What to do: Each line that contains the word "kebugaran" is to be copied from the records below.

Recorded information:
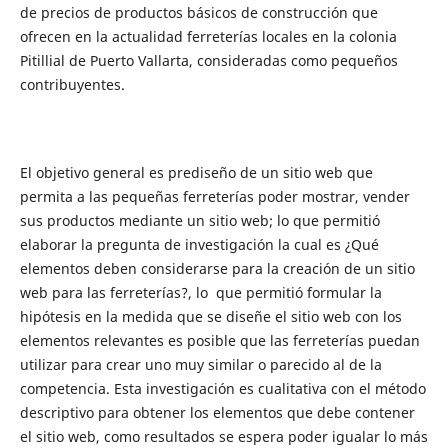
de precios de productos básicos de construcción que
ofrecen en la actualidad ferreterías locales en la colonia
Pitillial de Puerto Vallarta, consideradas como pequeños
contribuyentes.
El objetivo general es prediseño de un sitio web que
permita a las pequeñas ferreterías poder mostrar, vender
sus productos mediante un sitio web; lo que permitió
elaborar la pregunta de investigación la cual es ¿Qué
elementos deben considerarse para la creación de un sitio
web para las ferreterías?, lo que permitió formular la
hipótesis en la medida que se diseñe el sitio web con los
elementos relevantes es posible que las ferreterías puedan
utilizar para crear uno muy similar o parecido al de la
competencia. Esta investigación es cualitativa con el método
descriptivo para obtener los elementos que debe contener
el sitio web, como resultados se espera poder igualar lo más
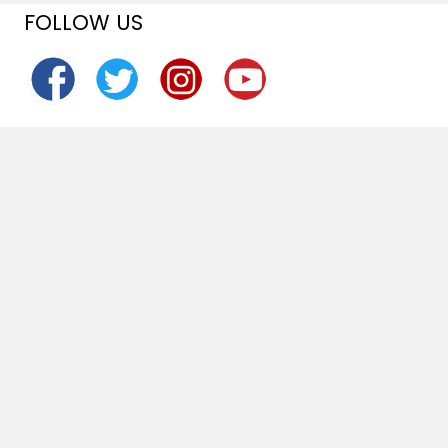
FOLLOW US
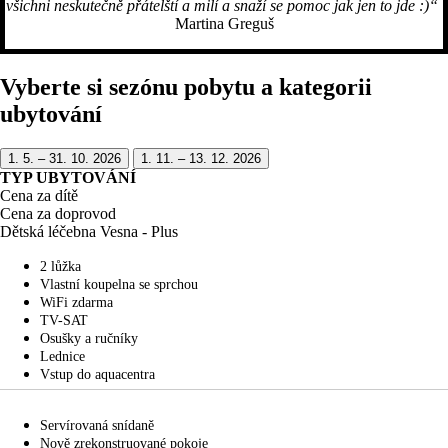
všichni neskutečně přátelští a milí a snaží se pomoc jak jen to jde :)“
​
Martina Greguš
Vyberte si sezónu pobytu a kategorii
ubytování
1. 5. – 31. 10. 2026
1. 11. – 13. 12. 2026
TYP UBYTOVÁNÍ
Cena za dítě
Cena za doprovod​
Dětská léčebna Vesna - Plus
2 lůžka
Vlastní koupelna se sprchou
WiFi zdarma
TV-SAT
Osušky a ručníky
Lednice
Vstup do aquacentra
Servírovaná snídaně
Nově zrekonstruované pokoje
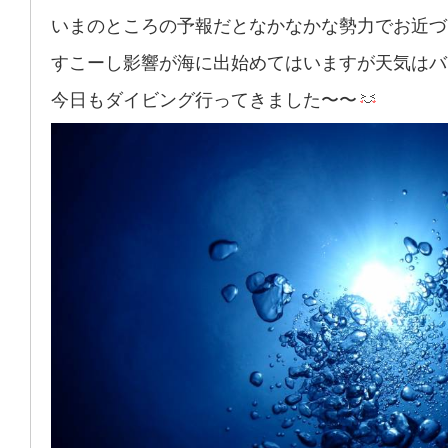
いまのところの予報だとなかなかな勢力でお近づきに
すこーし影響が海に出始めてはいますが天気はバ
今日もダイビング行ってきました〜〜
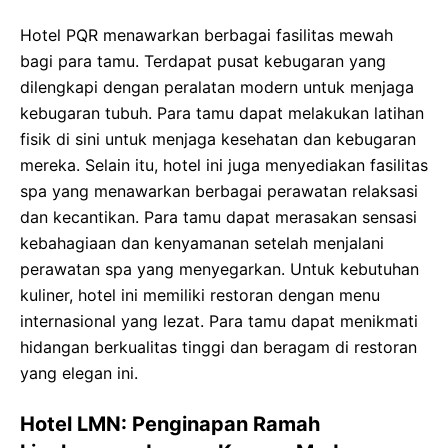
Hotel PQR menawarkan berbagai fasilitas mewah
bagi para tamu. Terdapat pusat kebugaran yang
dilengkapi dengan peralatan modern untuk menjaga
kebugaran tubuh. Para tamu dapat melakukan latihan
fisik di sini untuk menjaga kesehatan dan kebugaran
mereka. Selain itu, hotel ini juga menyediakan fasilitas
spa yang menawarkan berbagai perawatan relaksasi
dan kecantikan. Para tamu dapat merasakan sensasi
kebahagiaan dan kenyamanan setelah menjalani
perawatan spa yang menyegarkan. Untuk kebutuhan
kuliner, hotel ini memiliki restoran dengan menu
internasional yang lezat. Para tamu dapat menikmati
hidangan berkualitas tinggi dan beragam di restoran
yang elegan ini.
Hotel LMN: Penginapan Ramah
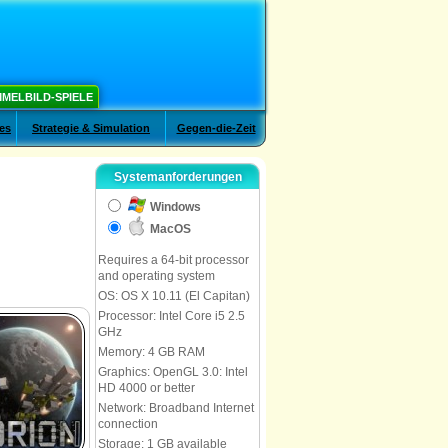
MELBILD-SPIELE
es
Strategie & Simulation
Gegen-die-Zeit
Systemanforderungen
Windows
MacOS
Requires a 64-bit processor
and operating system
OS: OS X 10.11 (El Capitan)
Processor: Intel Core i5 2.5
GHz
Memory: 4 GB RAM
Graphics: OpenGL 3.0: Intel
HD 4000 or better
Network: Broadband Internet
connection
Storage: 1 GB available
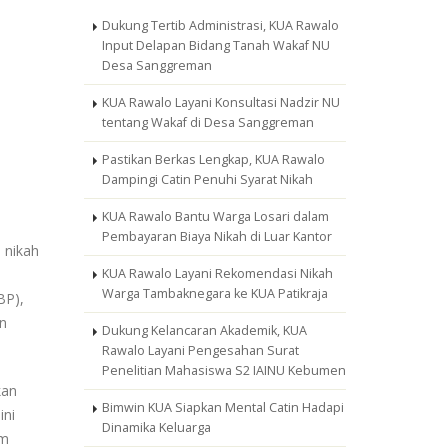
Dukung Tertib Administrasi, KUA Rawalo
Input Delapan Bidang Tanah Wakaf NU
Desa Sanggreman
KUA Rawalo Layani Konsultasi Nadzir NU
tentang Wakaf di Desa Sanggreman
Pastikan Berkas Lengkap, KUA Rawalo
Dampingi Catin Penuhi Syarat Nikah
KUA Rawalo Bantu Warga Losari dalam
Pembayaran Biaya Nikah di Luar Kantor
 nikah
KUA Rawalo Layani Rekomendasi Nikah
Warga Tambaknegara ke KUA Patikraja
BP),
n
Dukung Kelancaran Akademik, KUA
Rawalo Layani Pengesahan Surat
Penelitian Mahasiswa S2 IAINU Kebumen
kan
Bimwin KUA Siapkan Mental Catin Hadapi
ini
Dinamika Keluarga
im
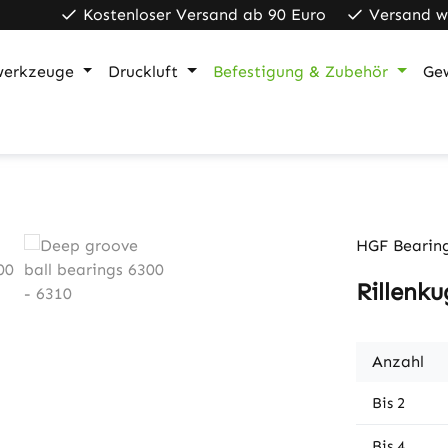
Kostenloser Versand ab 90 Euro
Versand w
werkzeuge
Druckluft
Befestigung & Zubehör
Ge
HGF Bearin
Rillenku
Anzahl
Bis
2
Bis
4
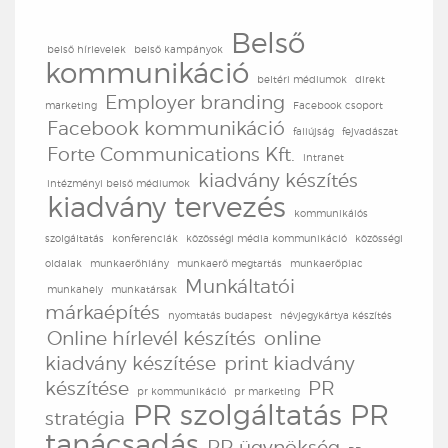
Belső
belső hírlevelek
belső kampányok
kommunikáció
beltéri médiumok
direkt
Employer branding
marketing
Facebook csoport
Facebook kommunikáció
faliújság
fejvadászat
Forte Communications Kft.
intranet
kiadvány készítés
intézményi belső médiumok
kiadvány tervezés
kommunikáiós
szolgáltatás
konferenciák
közösségi média kommunikáció
közösségi
oldalak
munkaerőhiány
munkaerő megtartás
munkaerőpiac
Munkáltatói
munkahely
munkatársak
márkaépítés
nyomtatás budapest
névjegykártya készítés
Online hírlevél készítés
online
kiadvány készítése
print kiadvány
készítése
PR
pr kommunikáció
pr marketing
PR szolgáltatás
PR
stratégia
tanácsadás
PR ügynökség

Expected output:
bagi para tamu. Terdapat pusat kebugaran yang
kebugaran tubuh. Para tamu dapat melakukan latihan
fisik di sini untuk menjaga kesehatan dan kebugaran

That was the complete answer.